Yeah, I mean, so far it can’t replicate it. When someone plays music, it becomes their life force. They have to play for it to come alive. It’s not alive on paper, not until it’s played. So it is the life force of the musician that makes it come to life. No matter how skillful the machine is, it is never going to come up to the way musicians can play. Musicians can improvise, they can make mistakes. These variations are just another road to beauty. That’s why mistakes exist.
And it comes from truly loving something. In America, we play baseball. So a kid, when they get into baseball, they sleep with their baseball mitt right next to them. And they’re so happy. Everything is baseball. Everything is baseball. And that’s the way it is with music. Once I got into music, I could never get enough of it. I can’t stop talking about it. I can’t stop listening to it. I can’t because I really love it.
And there are people like you out there, who are interested in this, interested in music, in its poetry. That makes me so happy to find people who really love music, and are into it, and try to do anything to help the music get along. Once once it grabs you by the heart, you can never let go.
That’s what it is about. It is never about money. I mean, the only reason I think about money is how to help people and get rid of it. How much it is to have an apartment here in New York? It’s $3,000 a month for the lowest apartment. If I had money, I would just be buying up buildings and putting up low-income housing. That would help people.
You are right, William. Art was always the be-all and end-all. It’s the first and the last thing to push against tyranny.

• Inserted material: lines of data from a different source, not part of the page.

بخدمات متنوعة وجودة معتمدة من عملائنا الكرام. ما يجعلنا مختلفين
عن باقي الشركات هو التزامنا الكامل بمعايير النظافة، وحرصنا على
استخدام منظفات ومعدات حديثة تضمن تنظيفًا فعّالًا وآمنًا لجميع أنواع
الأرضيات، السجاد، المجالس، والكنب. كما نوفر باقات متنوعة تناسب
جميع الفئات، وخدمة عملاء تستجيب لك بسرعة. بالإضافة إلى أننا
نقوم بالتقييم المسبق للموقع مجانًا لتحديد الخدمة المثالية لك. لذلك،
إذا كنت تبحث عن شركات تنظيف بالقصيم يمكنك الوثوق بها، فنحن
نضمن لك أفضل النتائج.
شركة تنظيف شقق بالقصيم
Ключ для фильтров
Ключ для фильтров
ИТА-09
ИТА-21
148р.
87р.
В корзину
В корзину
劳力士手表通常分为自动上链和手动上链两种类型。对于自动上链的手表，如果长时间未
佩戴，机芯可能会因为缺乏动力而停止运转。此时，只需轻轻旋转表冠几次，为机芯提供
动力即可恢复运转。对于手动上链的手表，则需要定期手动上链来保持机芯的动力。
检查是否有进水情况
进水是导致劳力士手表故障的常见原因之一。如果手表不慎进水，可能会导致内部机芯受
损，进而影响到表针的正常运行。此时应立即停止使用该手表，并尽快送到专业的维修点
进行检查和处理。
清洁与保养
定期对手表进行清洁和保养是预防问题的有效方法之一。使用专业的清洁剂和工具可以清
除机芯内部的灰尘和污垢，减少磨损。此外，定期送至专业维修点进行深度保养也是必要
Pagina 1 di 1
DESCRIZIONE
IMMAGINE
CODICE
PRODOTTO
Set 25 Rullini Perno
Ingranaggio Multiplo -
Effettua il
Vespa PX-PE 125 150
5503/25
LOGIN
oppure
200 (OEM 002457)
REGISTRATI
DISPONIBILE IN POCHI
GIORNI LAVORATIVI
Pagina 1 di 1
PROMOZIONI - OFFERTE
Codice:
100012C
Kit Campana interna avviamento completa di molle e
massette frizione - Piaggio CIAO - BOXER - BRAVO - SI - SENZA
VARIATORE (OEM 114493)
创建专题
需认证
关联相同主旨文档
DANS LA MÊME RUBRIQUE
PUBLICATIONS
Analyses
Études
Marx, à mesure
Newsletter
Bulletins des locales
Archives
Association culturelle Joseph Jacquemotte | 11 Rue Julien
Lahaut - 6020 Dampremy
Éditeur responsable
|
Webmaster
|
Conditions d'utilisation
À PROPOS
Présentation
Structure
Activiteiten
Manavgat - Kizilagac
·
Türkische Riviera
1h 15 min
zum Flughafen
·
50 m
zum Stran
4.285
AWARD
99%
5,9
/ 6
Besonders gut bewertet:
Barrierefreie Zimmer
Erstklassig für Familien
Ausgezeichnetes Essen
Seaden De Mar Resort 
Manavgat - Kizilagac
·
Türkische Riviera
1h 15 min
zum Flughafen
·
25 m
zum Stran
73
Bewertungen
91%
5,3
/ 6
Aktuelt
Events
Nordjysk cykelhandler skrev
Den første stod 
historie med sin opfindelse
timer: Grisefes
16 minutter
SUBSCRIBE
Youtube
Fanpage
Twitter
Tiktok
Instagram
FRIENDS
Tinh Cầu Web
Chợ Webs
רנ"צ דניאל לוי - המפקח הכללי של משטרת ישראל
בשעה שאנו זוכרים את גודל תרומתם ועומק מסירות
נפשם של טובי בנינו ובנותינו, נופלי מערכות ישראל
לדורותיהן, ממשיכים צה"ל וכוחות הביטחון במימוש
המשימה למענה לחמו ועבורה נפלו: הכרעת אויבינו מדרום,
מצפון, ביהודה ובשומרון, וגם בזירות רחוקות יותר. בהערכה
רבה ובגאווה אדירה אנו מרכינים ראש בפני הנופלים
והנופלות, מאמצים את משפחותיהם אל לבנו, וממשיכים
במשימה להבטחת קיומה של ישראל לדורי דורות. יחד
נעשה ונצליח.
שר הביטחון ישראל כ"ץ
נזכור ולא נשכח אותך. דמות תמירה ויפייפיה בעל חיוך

Yeah! It’s quite amazing. But you are right, the frequency of the world has changed. I feel like there’s less people now who find that frequency and that tone early in their lives. They get written into this kind of circle of like, have to work, have to make rent, you know, have to watch something on TV and then have to go to bed. And it doesn’t leave a lot of room for beautiful things and healing things.
And even when you watch TV, you watch Netflix, there are new movies every week. But they use it all to control what is beautiful. They control what is important in life. They put out there in these movies. They control the tonalities that we hear.
But then, hopefully, you hear something like Miles Davis’ Kind of Blue, and BAM! It changes your life. All of this other stuff is still going on around you, but you hear Miles Davis and Cannonball Adderley, and John Coltrane. And you follow that path to A Love Supreme. You find your tone.
Tone is the answer. Tone leads you to the Tone World. There’s no rent in the Tone World. There’s no global warming, no war. It’s beautiful there. That’s why once you stop playing, you want to play again as soon as possible.